I was playing around to get a better feeling for itertools groupby
, so I grouped a list of tuples by the number and tried to get a list of the resulting groups. When I convert the result of groupby
to a list however, I get a strange result: all but the last group are empty. Why is that? I assumed turning an iterator into a list would be less efficient but never change behavior. I guess the lists are empty because the inner iterators are traversed but when/where does that happen?
import itertools
l=list(zip([1,2,2,3,3,3],['a','b','c','d','e','f']))
#[(1, 'a'), (2, 'b'), (2, 'c'), (3, 'd'), (3, 'e'), (3, 'f')]
grouped_l = list(itertools.groupby(l, key=lambda x:x[0]))
#[(1, <itertools._grouper at ...>), (2, <itertools._grouper at ...>), (3, <itertools._grouper at ...>)]
[list(x[1]) for x in grouped_l]
[[], [], [(3, 'f')]]
grouped_i = itertools.groupby(l, key=lambda x:x[0])
#<itertools.groupby at ...>
[list(x[1]) for x in grouped_i]
[[(1, 'a')], [(2, 'b'), (2, 'c')], [(3, 'd'), (3, 'e'), (3, 'f')]]
From the itertools.groupby()
documentation:
The returned group is itself an iterator that shares the underlying iterable with
groupby()
. Because the source is shared, when thegroupby()
object is advanced, the previous group is no longer visible.

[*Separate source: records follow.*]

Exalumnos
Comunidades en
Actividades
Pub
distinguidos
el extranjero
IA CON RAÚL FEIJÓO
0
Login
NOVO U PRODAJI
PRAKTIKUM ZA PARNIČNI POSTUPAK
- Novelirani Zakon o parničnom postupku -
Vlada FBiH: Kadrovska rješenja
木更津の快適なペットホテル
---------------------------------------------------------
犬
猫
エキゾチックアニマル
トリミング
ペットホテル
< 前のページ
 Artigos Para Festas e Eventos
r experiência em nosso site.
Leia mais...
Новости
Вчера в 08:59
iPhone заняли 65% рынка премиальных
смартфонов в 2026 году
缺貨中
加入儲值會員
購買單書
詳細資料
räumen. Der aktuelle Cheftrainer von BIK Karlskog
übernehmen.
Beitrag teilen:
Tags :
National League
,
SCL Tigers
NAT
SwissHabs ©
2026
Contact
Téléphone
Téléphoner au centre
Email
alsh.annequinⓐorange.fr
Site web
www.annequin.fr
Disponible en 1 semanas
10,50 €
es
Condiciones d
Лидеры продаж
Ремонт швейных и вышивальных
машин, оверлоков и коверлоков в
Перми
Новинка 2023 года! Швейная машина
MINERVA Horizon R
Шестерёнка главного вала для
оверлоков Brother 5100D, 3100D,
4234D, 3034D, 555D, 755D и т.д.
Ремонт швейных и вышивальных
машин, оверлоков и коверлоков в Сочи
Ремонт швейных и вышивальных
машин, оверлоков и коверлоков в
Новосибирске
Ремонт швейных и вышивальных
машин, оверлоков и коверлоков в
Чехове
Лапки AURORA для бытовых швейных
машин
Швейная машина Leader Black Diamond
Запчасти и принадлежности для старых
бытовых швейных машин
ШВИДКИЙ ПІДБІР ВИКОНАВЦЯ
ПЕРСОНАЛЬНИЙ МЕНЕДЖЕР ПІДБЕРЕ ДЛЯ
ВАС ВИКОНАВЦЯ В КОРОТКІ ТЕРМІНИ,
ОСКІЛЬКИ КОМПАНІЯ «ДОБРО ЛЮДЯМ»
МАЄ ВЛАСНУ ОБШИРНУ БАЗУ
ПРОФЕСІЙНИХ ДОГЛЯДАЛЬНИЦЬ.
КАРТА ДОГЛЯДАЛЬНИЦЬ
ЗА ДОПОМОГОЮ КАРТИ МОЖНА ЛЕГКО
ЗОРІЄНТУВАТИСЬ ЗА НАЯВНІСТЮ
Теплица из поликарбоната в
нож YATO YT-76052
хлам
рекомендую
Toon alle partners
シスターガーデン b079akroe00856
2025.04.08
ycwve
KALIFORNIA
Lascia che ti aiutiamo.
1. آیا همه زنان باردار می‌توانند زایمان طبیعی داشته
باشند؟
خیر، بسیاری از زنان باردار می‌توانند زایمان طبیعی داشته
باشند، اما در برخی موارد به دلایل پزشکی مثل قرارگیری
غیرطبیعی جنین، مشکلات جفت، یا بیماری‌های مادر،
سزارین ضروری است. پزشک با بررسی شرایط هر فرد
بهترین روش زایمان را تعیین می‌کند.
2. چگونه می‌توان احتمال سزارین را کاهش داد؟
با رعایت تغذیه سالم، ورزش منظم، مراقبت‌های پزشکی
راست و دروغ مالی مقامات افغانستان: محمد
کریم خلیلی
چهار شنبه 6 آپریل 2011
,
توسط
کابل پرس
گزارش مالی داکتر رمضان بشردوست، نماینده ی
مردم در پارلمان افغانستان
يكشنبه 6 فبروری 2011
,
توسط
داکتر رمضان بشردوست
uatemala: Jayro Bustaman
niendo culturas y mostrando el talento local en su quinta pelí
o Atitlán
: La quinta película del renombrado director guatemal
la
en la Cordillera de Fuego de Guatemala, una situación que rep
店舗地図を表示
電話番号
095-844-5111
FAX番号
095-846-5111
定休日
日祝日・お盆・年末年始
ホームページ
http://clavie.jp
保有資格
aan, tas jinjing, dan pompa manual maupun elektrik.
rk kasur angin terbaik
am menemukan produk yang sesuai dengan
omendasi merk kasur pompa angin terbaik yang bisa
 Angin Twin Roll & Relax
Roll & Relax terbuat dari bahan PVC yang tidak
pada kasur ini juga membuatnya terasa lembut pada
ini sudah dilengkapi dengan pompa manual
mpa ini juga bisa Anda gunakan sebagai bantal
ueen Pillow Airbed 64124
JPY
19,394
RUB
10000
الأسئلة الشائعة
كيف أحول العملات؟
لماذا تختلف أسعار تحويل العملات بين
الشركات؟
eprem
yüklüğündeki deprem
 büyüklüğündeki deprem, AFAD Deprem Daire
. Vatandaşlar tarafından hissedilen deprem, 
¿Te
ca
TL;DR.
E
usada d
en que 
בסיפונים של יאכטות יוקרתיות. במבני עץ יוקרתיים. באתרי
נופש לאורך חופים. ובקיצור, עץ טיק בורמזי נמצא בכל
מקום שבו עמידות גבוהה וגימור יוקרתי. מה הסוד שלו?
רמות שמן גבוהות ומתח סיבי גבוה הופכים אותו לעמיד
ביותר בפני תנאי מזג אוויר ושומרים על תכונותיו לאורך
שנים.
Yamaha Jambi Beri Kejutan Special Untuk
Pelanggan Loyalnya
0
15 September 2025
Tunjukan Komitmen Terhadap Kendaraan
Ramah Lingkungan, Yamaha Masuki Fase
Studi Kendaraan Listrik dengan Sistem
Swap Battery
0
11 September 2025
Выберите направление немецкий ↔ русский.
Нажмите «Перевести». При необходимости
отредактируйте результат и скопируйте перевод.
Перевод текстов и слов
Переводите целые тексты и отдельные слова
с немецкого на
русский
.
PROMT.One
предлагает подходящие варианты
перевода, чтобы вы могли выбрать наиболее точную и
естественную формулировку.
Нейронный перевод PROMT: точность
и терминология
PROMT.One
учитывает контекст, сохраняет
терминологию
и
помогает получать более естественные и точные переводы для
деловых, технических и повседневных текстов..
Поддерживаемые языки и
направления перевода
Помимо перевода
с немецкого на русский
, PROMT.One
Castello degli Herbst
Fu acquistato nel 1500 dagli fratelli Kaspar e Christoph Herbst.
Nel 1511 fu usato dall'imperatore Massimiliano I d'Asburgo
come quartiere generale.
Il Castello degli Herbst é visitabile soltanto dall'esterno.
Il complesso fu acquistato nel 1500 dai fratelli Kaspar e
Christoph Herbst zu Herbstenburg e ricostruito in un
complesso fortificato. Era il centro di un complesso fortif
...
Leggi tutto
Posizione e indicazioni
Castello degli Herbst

Turning the output from groupby()
into a list advances the groupby()
object.
Hence, you shouldn't be type-casting itertools.groupby
object to list. If you want to store the values as list
, then you should be doing something like this list comprehension in order to create copy of groupby
object:
grouped_l = [(a, list(b)) for a, b in itertools.groupby(l, key=lambda x:x[0])]
This will allow you to iterate your list (transformed from groupby
object) multiple times. However, if you are interested in only iterating the result once, then the second solution you mentioned in the question will suffice your requirement.